Barry,thanks for advising on how to do that. I heard you coul and you just saved me a google search to find out how 



Wildthings said:


> Those came out really nice. Don't know if you are aware of it that you can reverse the bolts on those pens and make them look more like the real things. As they come from the factory they look backward IMO. Before assembling the pen take a small Phillips screwdriver and reach into the top section from the bottom. Loosen the set screw slightly and rotate the bolt handle 180°, tighten the set screw back up and voila done.
> 
> I actually remove the set screw add some thread lock and then put it back in after adjusting the bolt handle for peace of mind!!
> 
> Barry


----------



## wyowoodwrker (May 6, 2013)

The kits are really nice. I am still torn on switching the position it is in a convienient location to use your thumb to run it. Very nice kits I ordered 6 and sold them all at work within an hour, and have orders for 10 more. Yeah!


----------



## Kevin (May 6, 2013)

Wildthings said:


> ... you can reverse the bolts on those pens and make them look more like the real things. ....

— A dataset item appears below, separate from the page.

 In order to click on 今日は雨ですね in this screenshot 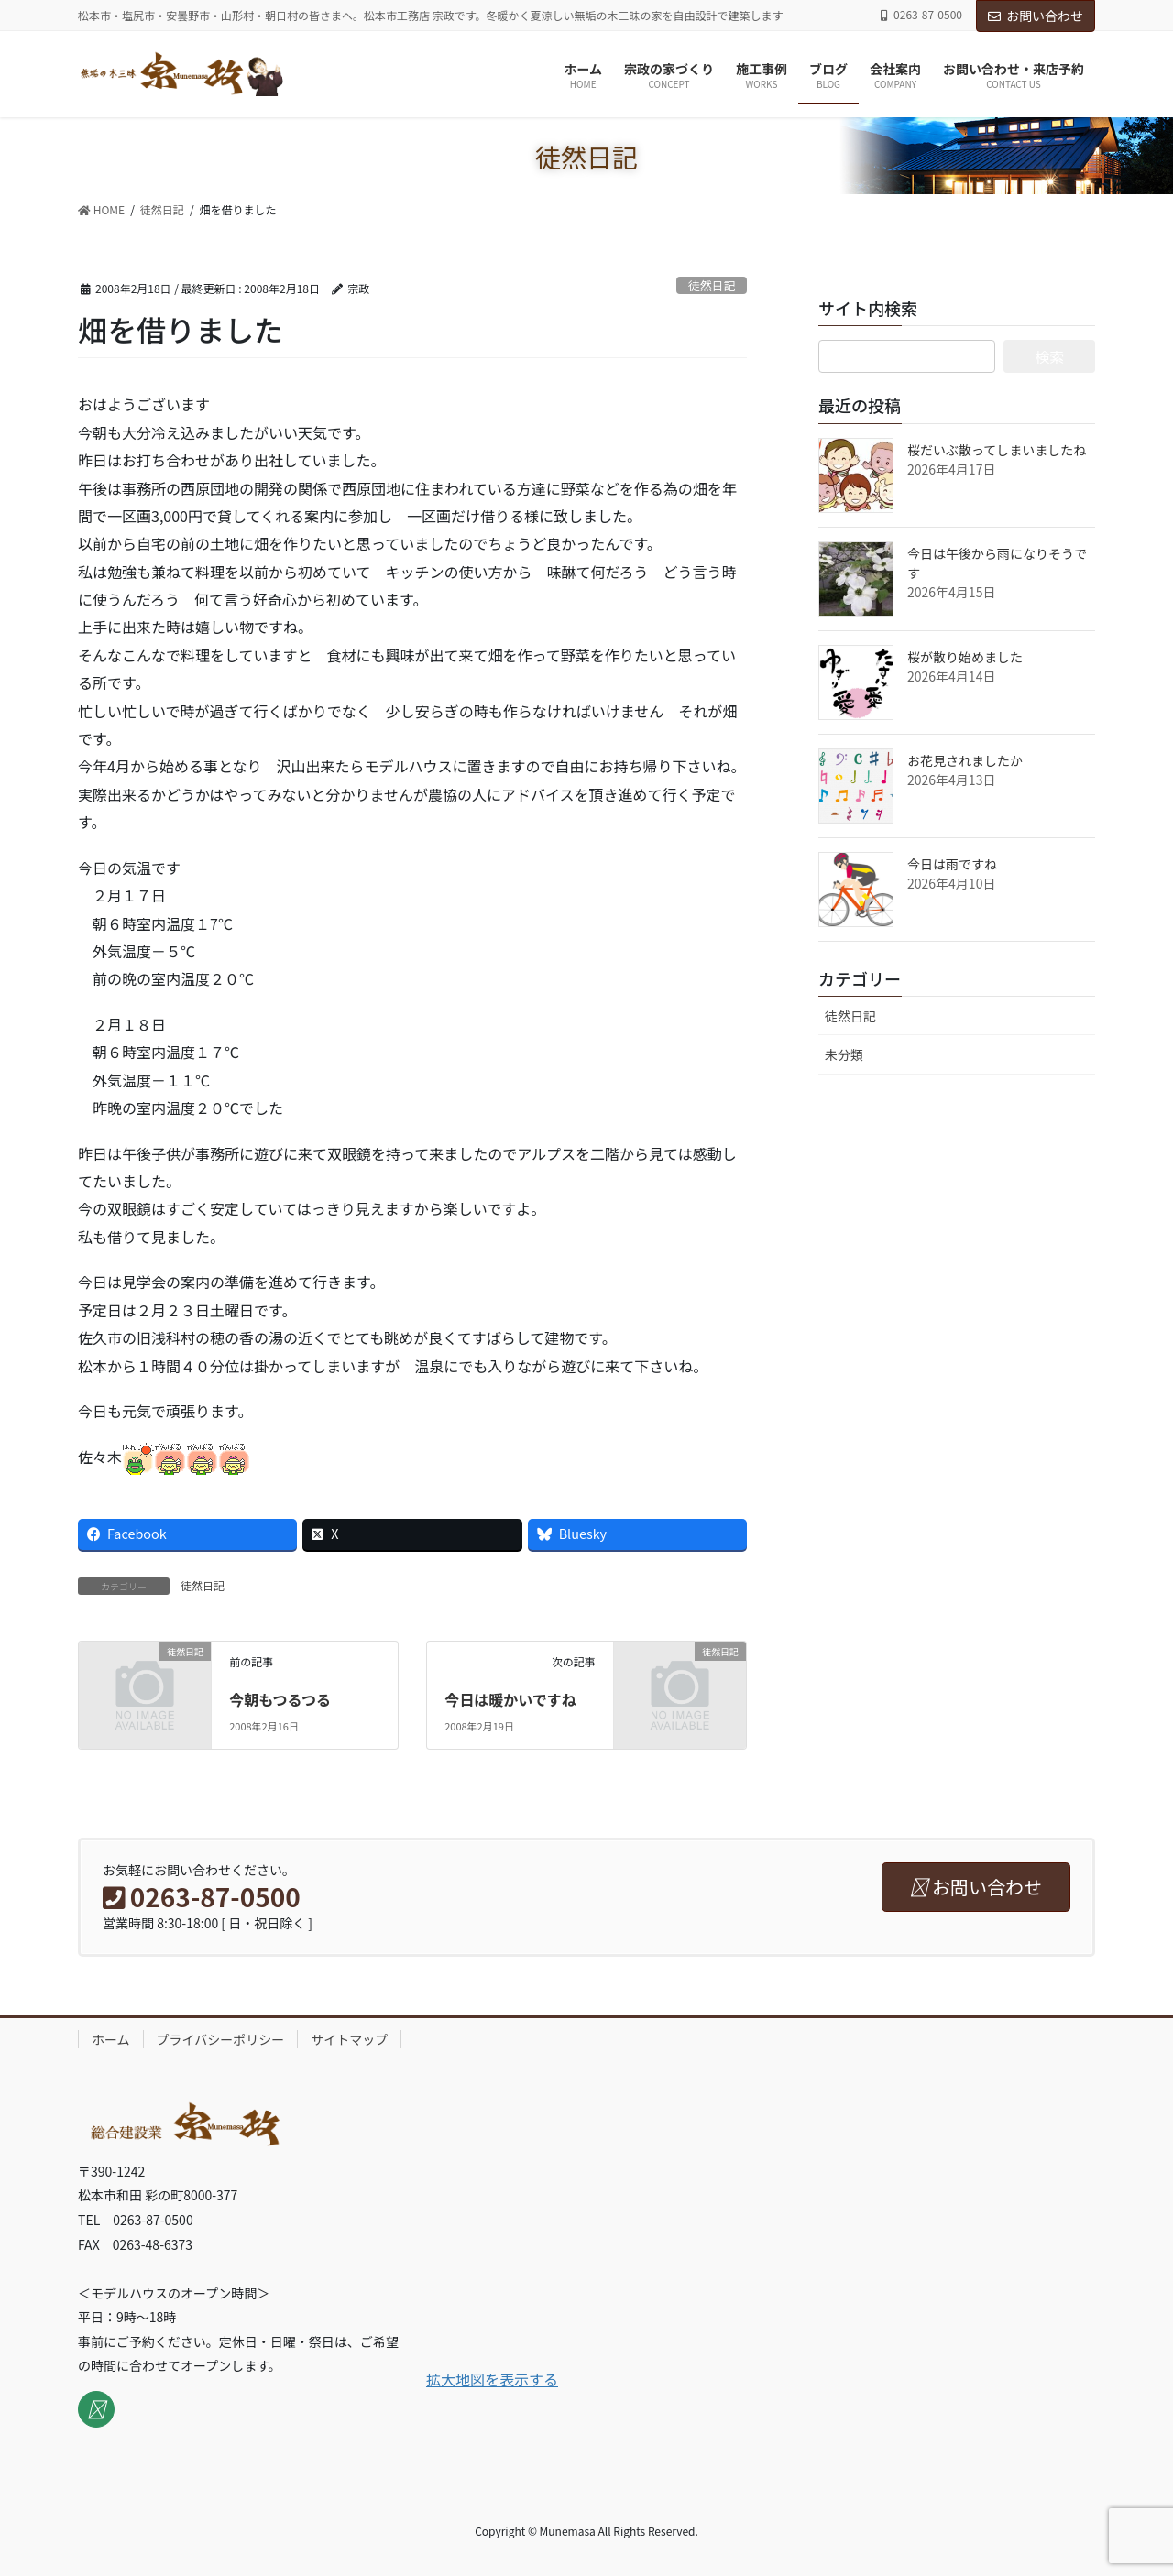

Hmm. I've never even seen a bolt action that didn't have the lever bent downward, as this pen has. I own 2 bolt actions myself and I cannot imagine the difficulty operating one if the lever was turned upward.


----------



## Bean_counter (May 6, 2013)

Kevin its the way that the bolt is oriented on this pen, to lock it you are moving the bolt up, instead of on a gun when you pull the bolt down to lock. I hope that makes sense. Anyway you also have to fan dangle with the clip end bybreversing it to make it look right. Once I do it I'll post a completed pen. Easier to see than explain


----------



## Kevin (May 6, 2013)

Okay I get it now. Thanks.


----------



## rdabpenman (May 7, 2013)

Looks great from here Nick!
Lots of nice coloring in that piece of stained BEB.

Les


----------



## wyowoodwrker (May 7, 2013)

Thanks Guys I appreciate the Comments. Especially from you Les Your pens make me Drool. Hope to see you in the Pen Exchange.
Your pens are where I aim for. Thank you I appreciate it.


----------



## windyridgebowman (May 7, 2013)

wyowoodwrker said:


> Thanks Guys I appreciate the Comments. Especially from you Les Your pens make me Drool. Hope to see you in the Pen Exchange.
> Your pens are where I aim for. Thank you I appreciate it.



I love the blue stain box elder. I can't believe you are the only guy that wanted it? I couldn't give it away.lol.


----------